This site is intended for health professionals only

LMC-arranged general practice ‘crisis’ protest draws 150 GPs

LMC-arranged general practice ‘crisis’ protest draws 150 GPs

Around 150 West Midlands GPs gathered in Birmingham city centre on Saturday to raise awareness among the public of the ‘crisis’ in general practice.

GP leaders described the event as a ‘peaceful demonstration’ which called on the Government to take steps to ‘save general practice’, such as expanding the Additional Roles Reimbursement Scheme (ARRS) to allow recruitment of GPs.

The event was organised by West Midlands LMCs who coordinated placards, t-shirts and leaflets to hand out to the public, which encouraged them to write to their MP about the issue.

South Staffordshire LMC chair Dr Manu Agrawal described attendees as a ‘group of West Midlands GPs who are basically fed up’ and want to ‘highlight the cause’.

He told Pulse: ‘What we want is a plan from the Government to be able to retain GPs which is not lip service, which is an actual plan that works. We want fair funding – we’re not asking for a pay rise, but we’re asking for fair funding for general practice, because we’ve had a 20% reduction in our budget since 2016.

‘And we’re also asking to allow us to utilise the ARRS funding individually at practices for our needs, so we can recruit GPs and nurses. We are in a paradoxical crisis where there are GPs out there but actually they don’t have any jobs.’

The LMCs had expected 100 GPs to attend the event on Saturday, but Dr Agrawal confirmed today that roughly 150 turned up, with members of the public bringing the total to around 200 people throughout the day.

GPs held placards which said ‘no general practice, no NHS’ and called for and end to practice closures.

Walsall LMC medical secretary Dr Uzma Ahmad told Pulse that the event was ‘really successful’ and they saw ‘a lot of support’ from the public.

She told Pulse: ‘We were giving out leaflets, we had nobody refusing it – actually, people in the town were saying they are 200% with us. So it was a really positive response – I did not have any negative response.’

‘The people we spoke to were just very supportive, because what we really want is more access for patients by being able to recruit more GPs – the workforce that the patients want to see. The public does understand what we are talking about,’ Dr Ahmad added.

The leaflets handed out at the event said: ‘We are a group of West Midlands GPs calling for Government to fix the crisis in general practice. Without urgent action we won’t survive.

‘Our message is louder and stronger when we speak together. So, what can you do?’

A QR code on the leaflet allowed members of the public to send a pre-drafted template to their MP to help ‘save our surgeries’.

In response, the Government has highlighted its efforts to increase GP training places and take pressure off general practice via schemes such as Pharmacy First.
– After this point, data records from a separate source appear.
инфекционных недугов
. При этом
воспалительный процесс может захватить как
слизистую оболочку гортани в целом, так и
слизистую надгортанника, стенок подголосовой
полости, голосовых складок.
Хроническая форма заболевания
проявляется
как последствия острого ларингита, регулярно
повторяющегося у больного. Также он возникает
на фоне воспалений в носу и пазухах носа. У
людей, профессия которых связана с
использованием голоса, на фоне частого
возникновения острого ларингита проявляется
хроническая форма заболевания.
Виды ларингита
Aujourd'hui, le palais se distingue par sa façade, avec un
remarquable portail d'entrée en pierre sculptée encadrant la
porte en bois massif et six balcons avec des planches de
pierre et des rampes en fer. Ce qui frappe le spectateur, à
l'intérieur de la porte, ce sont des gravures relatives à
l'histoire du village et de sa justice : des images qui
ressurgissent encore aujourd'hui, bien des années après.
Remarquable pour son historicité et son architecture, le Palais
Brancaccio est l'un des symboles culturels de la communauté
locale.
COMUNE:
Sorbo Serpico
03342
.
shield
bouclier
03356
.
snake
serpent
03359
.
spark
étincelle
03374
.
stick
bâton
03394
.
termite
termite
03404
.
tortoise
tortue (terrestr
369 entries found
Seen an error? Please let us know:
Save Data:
A spokesperson for the Department of Health and Social Care said: ‘GPs are at the heart of communities and we hugely value them. Thanks to their hard work, there are now over 60 million more appointments per year compared to 2019.

‘More than 140,000 doctors now work in the NHS in England – a record number – and almost half of all GP appointments now take place on the same day they were booked.’
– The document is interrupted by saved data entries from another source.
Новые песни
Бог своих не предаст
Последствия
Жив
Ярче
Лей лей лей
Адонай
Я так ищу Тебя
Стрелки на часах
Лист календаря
Last week, the BMA announced that it will ballot GP partners next month on ‘collective action’, and the union has now revealed plans to start action on 1 August.
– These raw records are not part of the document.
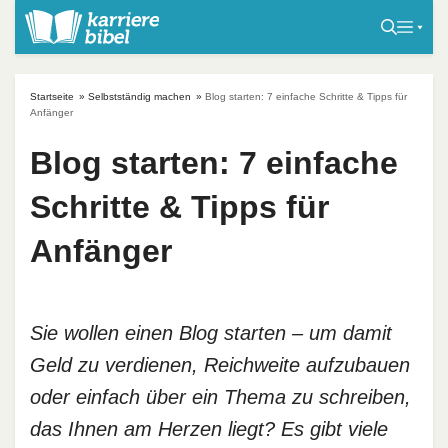
S
k
i
p
Startseite
»
Selbstständig machen
»
Blog starten: 7 einfache Schritte & Tipps für
t
Anfänger
o
Blog starten: 7 einfache
c
o
Schritte & Tipps für
n
t
Anfänger
e
n
t
Sie wollen einen Blog starten – um damit
Geld zu verdienen, Reichweite aufzubauen
oder einfach über ein Thema zu schreiben,
das Ihnen am Herzen liegt? Es gibt viele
Please note, only GPs are permitted to add comments to articles

So the bird flew away 20 May, 2024 1:19 pm

You can count on Brummies to take the initiative and do the right thing even if the BMA is clueless.

Dave Haddock 20 May, 2024 2:50 pm

Fortunately nobody appears to have noticed this bunch of entitled half-wits; there’s usually a few nutters wandering around the city centre, shouting at people, though usually of the religious sort.
GP now more money for less work than anytime since the 1980s.

David Church 22 May, 2024 12:25 pm

I think it is the DoH that has arranged the crisis, not the LMC.
So if GOs are providing over 60 million more appointments (that is about 1 each for all of us) per year, why is the DoH paying so much less for the sevrice, instead of paying GPs more?
Time for GPs to work to their contracts, instead of doing more and more and more each year for free.